Network growth with preferential attachment and without "rich get richer" mechanism

TL;DR

This paper introduces a new network growth model based on preferential attachment that favors less connected nodes, resulting in an exponential degree distribution, contrasting with the power-law distribution of traditional models.

Contribution

It presents a novel preferential attachment model that excludes the 'rich get richer' mechanism, providing insights into how degree distributions emerge without it.

Findings

The model produces exponential degree distributions.

Numerical results align with the master equation solution.

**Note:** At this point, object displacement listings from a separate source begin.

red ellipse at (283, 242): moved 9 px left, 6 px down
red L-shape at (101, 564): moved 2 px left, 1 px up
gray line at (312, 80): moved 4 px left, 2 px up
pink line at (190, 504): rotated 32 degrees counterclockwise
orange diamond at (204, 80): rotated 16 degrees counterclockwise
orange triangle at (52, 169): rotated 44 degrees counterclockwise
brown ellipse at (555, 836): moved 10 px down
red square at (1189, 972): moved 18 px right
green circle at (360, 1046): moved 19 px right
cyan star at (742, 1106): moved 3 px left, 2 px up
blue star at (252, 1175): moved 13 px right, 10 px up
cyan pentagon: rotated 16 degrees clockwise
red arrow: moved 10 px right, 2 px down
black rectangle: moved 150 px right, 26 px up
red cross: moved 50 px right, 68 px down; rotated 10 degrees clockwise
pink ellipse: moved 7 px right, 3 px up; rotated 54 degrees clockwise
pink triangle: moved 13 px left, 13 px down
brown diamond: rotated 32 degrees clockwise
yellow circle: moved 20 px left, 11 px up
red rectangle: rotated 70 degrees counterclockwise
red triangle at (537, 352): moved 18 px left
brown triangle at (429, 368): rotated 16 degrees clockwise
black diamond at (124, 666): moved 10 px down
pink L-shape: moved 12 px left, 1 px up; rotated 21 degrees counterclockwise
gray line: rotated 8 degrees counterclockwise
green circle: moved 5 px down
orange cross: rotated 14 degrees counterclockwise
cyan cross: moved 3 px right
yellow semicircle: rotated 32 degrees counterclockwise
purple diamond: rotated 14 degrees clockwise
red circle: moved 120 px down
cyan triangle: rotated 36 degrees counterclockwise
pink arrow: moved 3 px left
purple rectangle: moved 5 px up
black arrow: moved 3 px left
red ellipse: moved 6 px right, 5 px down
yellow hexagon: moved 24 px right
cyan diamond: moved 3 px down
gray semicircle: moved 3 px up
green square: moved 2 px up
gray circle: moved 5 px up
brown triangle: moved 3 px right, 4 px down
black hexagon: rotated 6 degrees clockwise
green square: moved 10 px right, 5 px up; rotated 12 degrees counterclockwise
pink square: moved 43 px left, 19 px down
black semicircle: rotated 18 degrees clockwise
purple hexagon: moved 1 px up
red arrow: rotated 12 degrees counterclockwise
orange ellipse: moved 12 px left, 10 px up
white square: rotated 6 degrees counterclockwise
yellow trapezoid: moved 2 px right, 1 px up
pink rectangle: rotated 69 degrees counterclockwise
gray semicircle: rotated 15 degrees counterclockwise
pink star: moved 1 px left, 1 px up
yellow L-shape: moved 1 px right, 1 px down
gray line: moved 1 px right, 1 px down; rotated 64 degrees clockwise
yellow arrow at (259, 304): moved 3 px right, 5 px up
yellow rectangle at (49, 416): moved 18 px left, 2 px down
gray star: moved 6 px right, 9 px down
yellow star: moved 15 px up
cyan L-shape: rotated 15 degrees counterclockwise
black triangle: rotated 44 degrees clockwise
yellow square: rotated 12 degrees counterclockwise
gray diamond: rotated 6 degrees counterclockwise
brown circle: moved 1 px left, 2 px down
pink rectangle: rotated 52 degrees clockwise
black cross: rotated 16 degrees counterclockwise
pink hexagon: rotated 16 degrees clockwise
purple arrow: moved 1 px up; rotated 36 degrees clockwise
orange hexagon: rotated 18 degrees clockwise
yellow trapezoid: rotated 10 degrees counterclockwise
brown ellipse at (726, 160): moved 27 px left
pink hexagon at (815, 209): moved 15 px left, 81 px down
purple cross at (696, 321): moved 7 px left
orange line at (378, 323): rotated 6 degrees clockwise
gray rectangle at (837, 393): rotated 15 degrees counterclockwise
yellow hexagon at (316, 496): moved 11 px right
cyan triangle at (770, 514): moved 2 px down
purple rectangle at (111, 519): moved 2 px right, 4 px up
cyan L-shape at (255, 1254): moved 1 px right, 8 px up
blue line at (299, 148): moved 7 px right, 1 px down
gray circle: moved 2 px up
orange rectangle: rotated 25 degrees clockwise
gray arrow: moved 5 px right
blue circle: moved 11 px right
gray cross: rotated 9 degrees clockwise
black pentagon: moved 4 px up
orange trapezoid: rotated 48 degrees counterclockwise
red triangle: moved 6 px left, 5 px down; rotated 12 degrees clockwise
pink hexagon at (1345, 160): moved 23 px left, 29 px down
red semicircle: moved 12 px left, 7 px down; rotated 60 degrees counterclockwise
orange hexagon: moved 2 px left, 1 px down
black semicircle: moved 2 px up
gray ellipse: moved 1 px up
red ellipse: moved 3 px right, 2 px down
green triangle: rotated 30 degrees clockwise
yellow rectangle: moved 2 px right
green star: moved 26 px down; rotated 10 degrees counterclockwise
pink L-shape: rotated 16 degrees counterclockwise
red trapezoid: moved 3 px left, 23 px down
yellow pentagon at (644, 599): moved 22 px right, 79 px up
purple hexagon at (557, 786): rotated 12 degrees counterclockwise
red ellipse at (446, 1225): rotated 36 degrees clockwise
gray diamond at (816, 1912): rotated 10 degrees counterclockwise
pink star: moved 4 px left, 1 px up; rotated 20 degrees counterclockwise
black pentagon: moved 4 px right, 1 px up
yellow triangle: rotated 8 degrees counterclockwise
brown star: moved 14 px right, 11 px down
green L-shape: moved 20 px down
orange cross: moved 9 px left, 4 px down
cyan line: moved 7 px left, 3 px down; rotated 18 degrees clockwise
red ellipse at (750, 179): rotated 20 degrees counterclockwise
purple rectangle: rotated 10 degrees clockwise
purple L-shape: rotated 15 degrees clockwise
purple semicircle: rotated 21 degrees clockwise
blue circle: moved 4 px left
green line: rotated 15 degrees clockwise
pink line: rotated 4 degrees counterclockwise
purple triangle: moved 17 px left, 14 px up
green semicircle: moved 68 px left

Comparison shows differences from the BA model's power-law distribution.

Abstract

We propose a simple preferential attachment model of growing network using the complementary probability of Barab\'asi-Albert (BA) model, i.e., $\Pi(k_i) \propto 1-\frac{k_i}{\sum_j k_j}$. In this network, new nodes are preferentially attached to not well connected nodes. Numerical simulations, in perfect agreement with the master equation solution, give an exponential degree distribution. This suggests that the power law degree distribution is a consequence of preferential attachment probability together with "rich get richer" phenomena. We also calculate the average degree of a target node at time t $(<k_s(t)>)$ and its fluctuations, to have a better view of the microscopic evolution of the network, and we also compare the results with BA model.